The overall success of Five Nights at Freddy’s has led to a total of five sequels, two-spinoffs (FNAF World and FNAF Custom Night), three novel adaptations, rumours of a movie adaptation, and further rumours of an AAA title in the works.
What made Five Night’s at Freddy’s so compelling?
As we mentioned earlier, the success of FNAF was predicated upon the success of previous survival-horror genre games, and the prank screamer genre as a whole. But what made FNAF compelling was that, theoretically, you could play the entire game without encountering a single scare – if you played correctly.
In many horror games, jumpscares are just par for the course. They can be normal gameplay events, or peppered into cutscenes – but either way, jumpscares are typically heavily featured in survival-horror games as part of the gameplay. In Five Nights at Freddy’s, however, they’re more like punishment for taking the wrong action during gameplay.
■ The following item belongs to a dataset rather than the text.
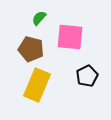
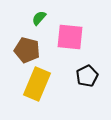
brown pentagon: moved 4 px left, 1 px down
yellow rectangle: moved 1 px up
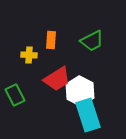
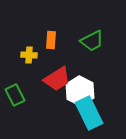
cyan rectangle: moved 1 px right, 2 px up; rotated 8 degrees counterclockwise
So what makes FNAF so compelling to watch during live streams or Let’s Play videos is that the streamer might not encounter any jumpscares at all. The audience doesn’t know beforehand when the streamer will reach a part of the game with a jump scare. It all depends on how the streamer plays. So not only is the audience vested in seeing the streamer’s reaction to jump scares, they’re vested in whether or not the streamer is able to complete the game without encountering any jumpscares at all.
FNAF introduced plenty of unique concepts to the horror game genre, and seeing as how the series’ creator is worth $60 million USD from game and merchandise revenue, we’re really interested to see what’s next for the series. With a movie and AAA game title in the works, we’re sure FNAF has some scares left for veterans and newbies alike to the series.